No paradox of contemporary politics is filled with a more
poignant irony than the discrepancy between the efforts of well-meaning
idealists who stubbornly insist on regarding as "inalienable" those
human rights, which are enjoyed only by citizens of the most prosperous and
civilized countries, and the situation of the rightless themselves. Their
situation has deteriorated just as stubbornly, until the internment camp—prior
to the second World War the exception rather than the rule for the stateless—has
become the routine solution for the problem of domicile of the "displaced
persons."
Even the terminology applied to the stateless has
deteriorated. The term "stateless" at least acknowledged the fact
that these persons had lost the protection of their government and required
international agreements for safeguarding their legal status. The post-war term
"displaced persons" was invented during the war for the express
purpose of liquidating statelessness once and for all by ignoring its
existence. Nonrecognition of statelessness always means repatriation, i.e.,
deportation to a country of origin, which either refuses to recognize the
prospective repatriate as a citizen, or, on the contrary, urgently wants him
back for punishment. (H.Arendt, OT, p.279)
With enviable and characteristic perspicacity, in this
striking passage from her magnum opus, The Origins of Totalitarianism,
Hannah Arendt encapsulates the main categories and the leading themes that
surround the theory of the modern State and simultaneously identifies the
frightening faultline that traverses the political reality of the State and
threatens its very existence and that of its polity.
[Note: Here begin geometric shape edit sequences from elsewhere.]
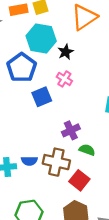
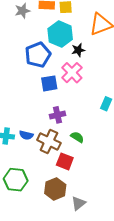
pink cross: (64, 79) -> (72, 73), size x1.5
purple cross: (71, 130) -> (57, 115), moved
red square: (79, 180) -> (65, 161), turned -30

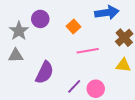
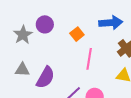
pink line: (88, 51) -> (89, 59), turned -75
gray triangle: (16, 55) -> (22, 70), moved

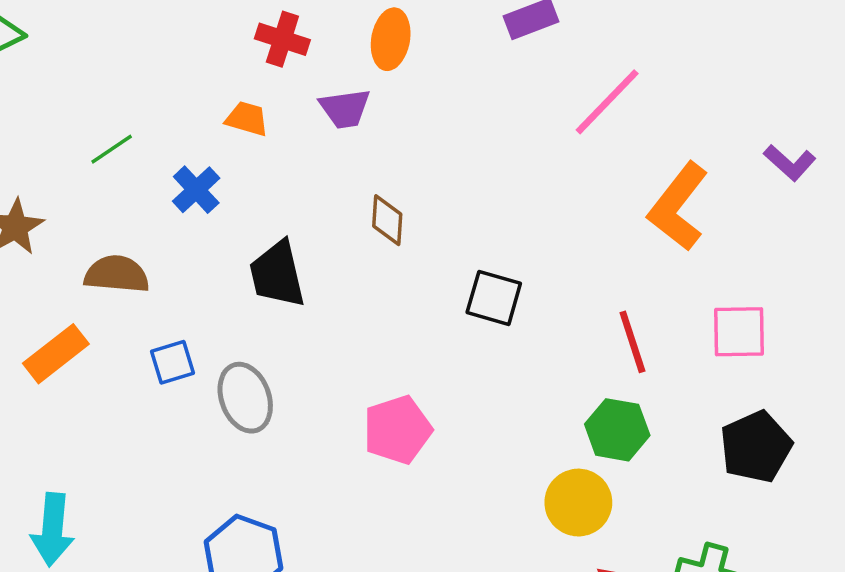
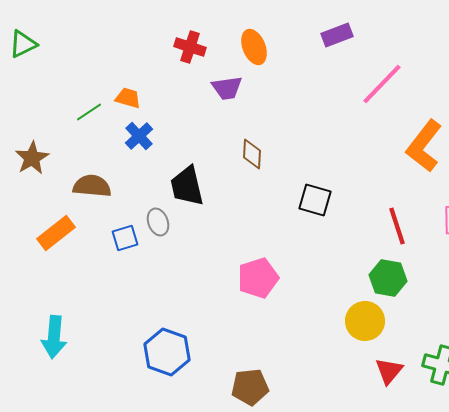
orange ellipse: (391, 39) -> (254, 47), turned -32
orange trapezoid: (247, 119) -> (128, 98), moved
gray ellipse: (245, 398) -> (158, 222), moved, size x0.7

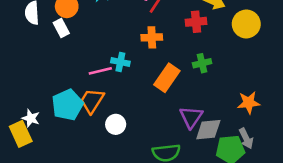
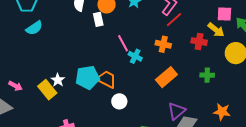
green cross: (202, 63) -> (207, 75), moved
pink line: (100, 71) -> (123, 43), moved, turned 60
orange trapezoid: (92, 101) -> (106, 79), turned 70
yellow rectangle: (21, 134) -> (47, 90), turned -30

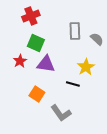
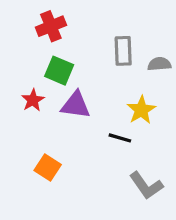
gray semicircle: (97, 39) -> (159, 64), turned -48
orange square: (37, 94) -> (48, 167), moved
gray L-shape: (61, 113) -> (146, 186), moved

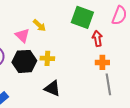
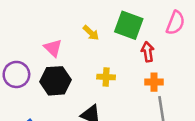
yellow arrow: (39, 25) -> (91, 33), moved
yellow cross: (47, 58) -> (106, 77), moved

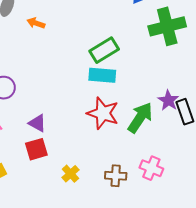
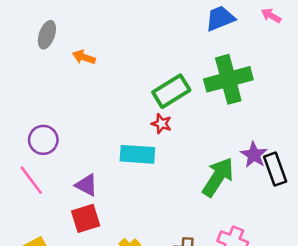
green cross: (167, 26) -> (228, 79), moved
cyan rectangle: (102, 75) -> (137, 154), moved
red star: (103, 113) -> (161, 124), moved, size x0.5

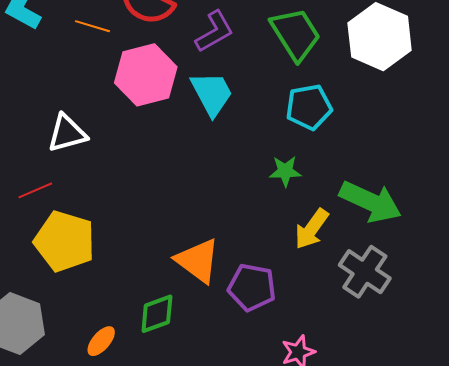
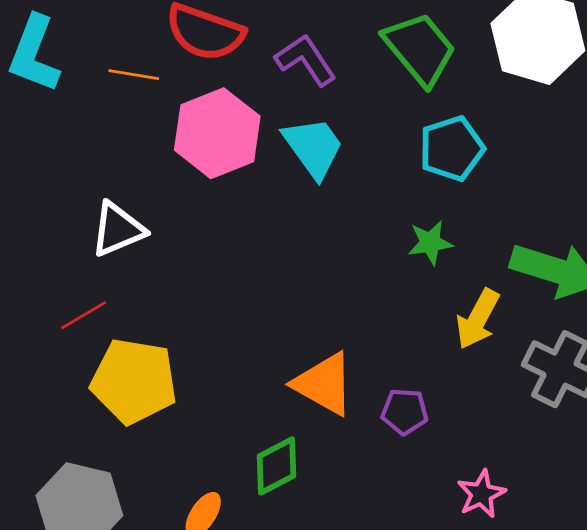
purple L-shape: (215, 32) -> (306, 60), turned -87
purple pentagon: (252, 287) -> (405, 412), size x0.7

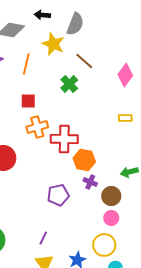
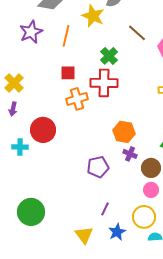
brown line: (84, 61) -> (137, 33), moved
red cross: (64, 139) -> (104, 83), moved
purple line: (43, 238) -> (105, 209), moved

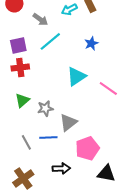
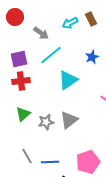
cyan triangle: (76, 76) -> (68, 80), moved
gray triangle: (68, 122) -> (69, 120), moved
blue line: (48, 137) -> (50, 162), moved

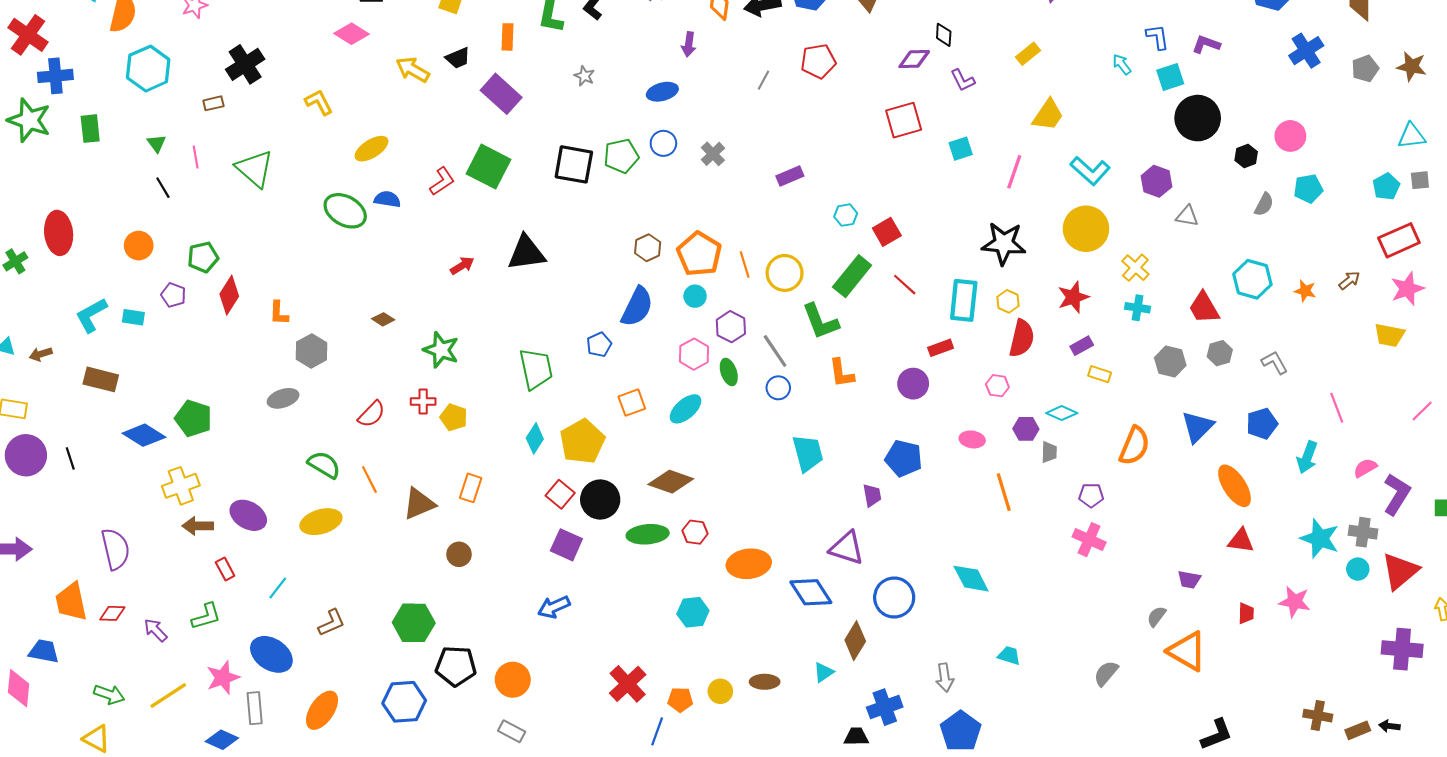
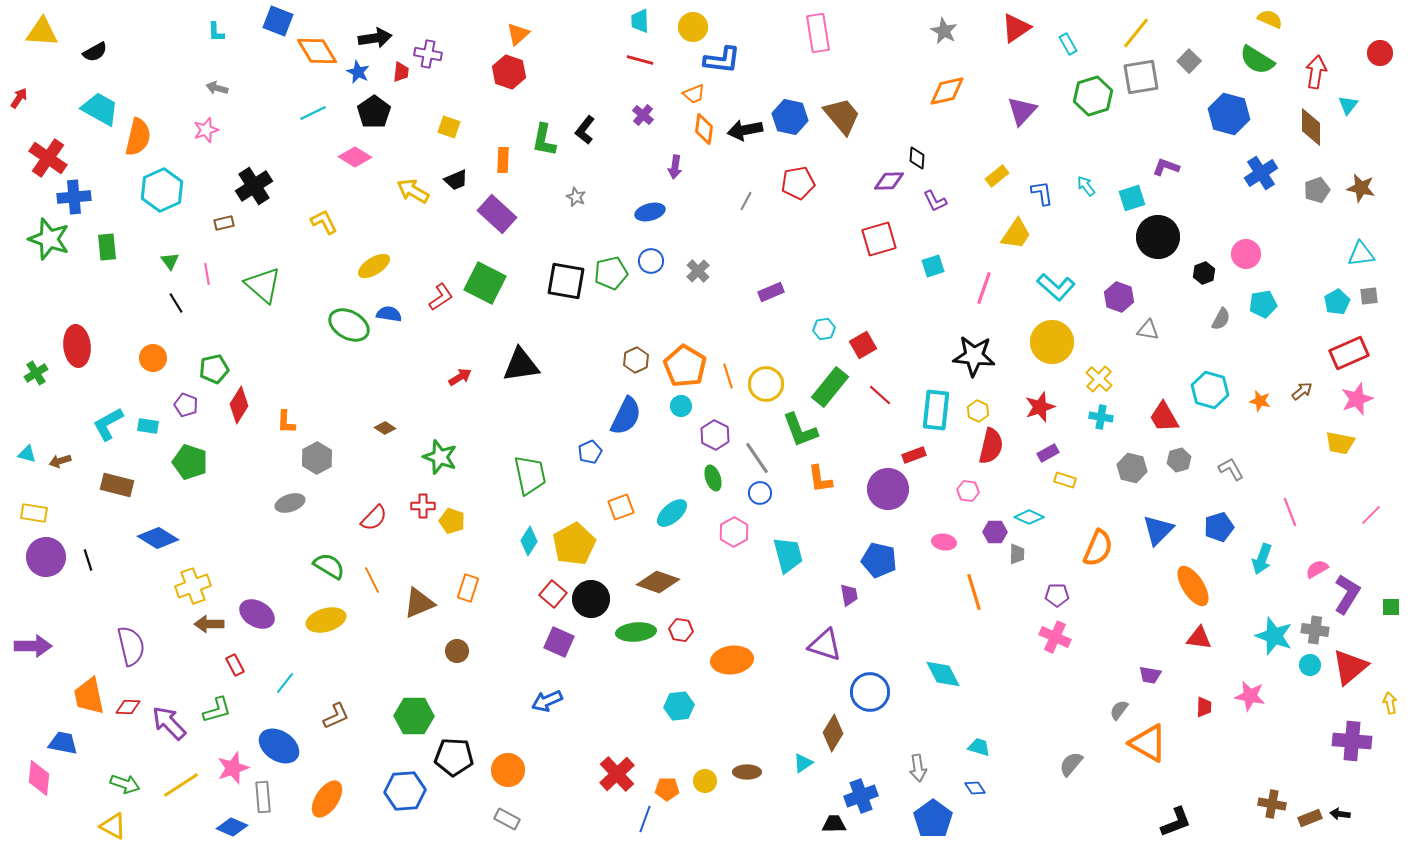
blue L-shape: (1158, 37) -> (1042, 193), moved
pink hexagon: (694, 354) -> (734, 532), moved
purple circle: (913, 384) -> (888, 489), size x1.4
green pentagon: (193, 418) -> (190, 462), moved
blue diamond: (811, 592) -> (975, 788), moved, size x0.5
purple arrow: (156, 630) -> (169, 723), size x1.5

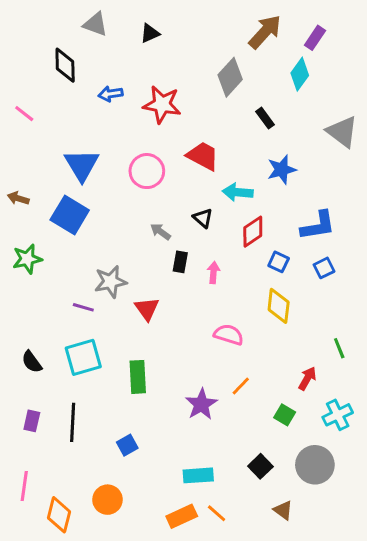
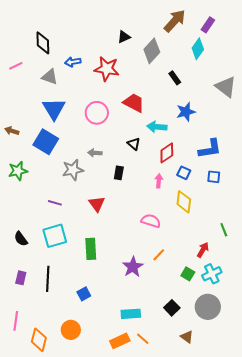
gray triangle: (95, 24) -> (50, 77), moved
black triangle: (150, 33) -> (124, 37), moved
pink line: (24, 114) -> (16, 66), moved, turned -64
gray arrow: (160, 232) -> (95, 153), moved, turned -32
blue square: (324, 268) -> (214, 177), turned 32
pink arrow: (213, 273) -> (159, 181), moved
gray star: (111, 282) -> (73, 170), moved
cyan cross: (338, 415) -> (212, 274), moved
The “well-meaning idealists” who clamour for “inalienable
human rights” make the appallingly astounding mistake of assuming or perhaps
pretending that there exist in life “human rights” that are “inalienable”. In
its crude and starry-eyed credulity, this belief amounts to the pretence that
somewhere in the firmament of stars or in the blue vault of the sky there exist
real and indestructible objects called “human rights” that no human force can
“alienate” or remove, negate or even obliterate from the reality of human
existence. Utter and contemptible folly! Where is it written, asks Arendt,
echoing Schopenhauer - in what shoal of land or on what sea shore, in what
deepest cave or highest mountain can I find such a “thing”, such a tangible
reality as not just “human rights”, but also human rights that are –
“inalienable”! Show me or anyone else where such a reality or
object actually exists – or even simply why it should actually
exist and how it could exist! (This is Schopenhauer’s
contemptuous yet irresistible chastisement of Kant’s Categorical Imperative and
even of Voltaire’s “enlightened” optimism, not to mention Leibniz’s Panglossian
fantasies.)
This utopian humanistic fantasy is enshrined, of course, in the
American Constitution – “We hold these truths to be self-evident…”. But
if they are “self-evident”, why then “hold” them to be so? No “truth”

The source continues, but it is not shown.